Task requirements ->
The required output is an exact restatement of the lines, starting with the one that contains "Geleceğe açılan dijital" and finishing with the last line of the listing. It contains no pictures.

The records ->

==============================

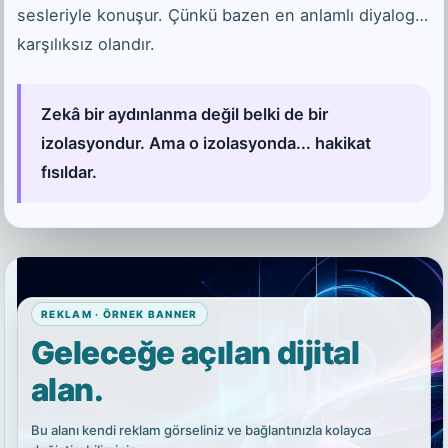
sesleriyle konuşur. Çünkü bazen en anlamlı diyalog…
karşılıksız olandır.
Zekâ bir aydınlanma değil belki de bir
izolasyondur. Ama o izolasyonda... hakikat
fısıldar.
REKLAM · ÖRNEK BANNER
Geleceğe açılan dijital
alan.
Bu alanı kendi reklam görseliniz ve bağlantınızla kolayca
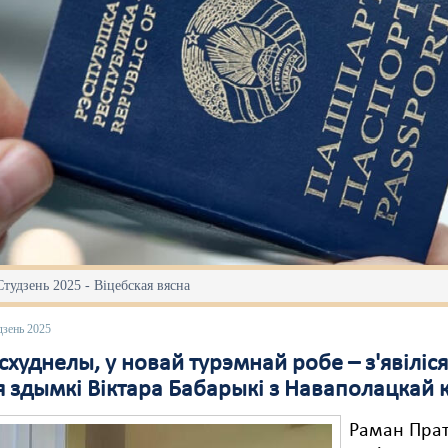
Студзень 2025 - Віцебская вясна
дзень 2025
схуднелы, у новай турэмнай робе – з'явіліс
 здымкі Віктара Бабарыкі з Наваполацкай к
Раман Прат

==============================

Task solution ->
Geleceğe açılan dijital
alan.
Bu alanı kendi reklam görseliniz ve bağlantınızla kolayca
Студзень 2025 - Віцебская вясна
дзень 2025
схуднелы, у новай турэмнай робе – з'явіліс
 здымкі Віктара Бабарыкі з Наваполацкай к
Раман Прат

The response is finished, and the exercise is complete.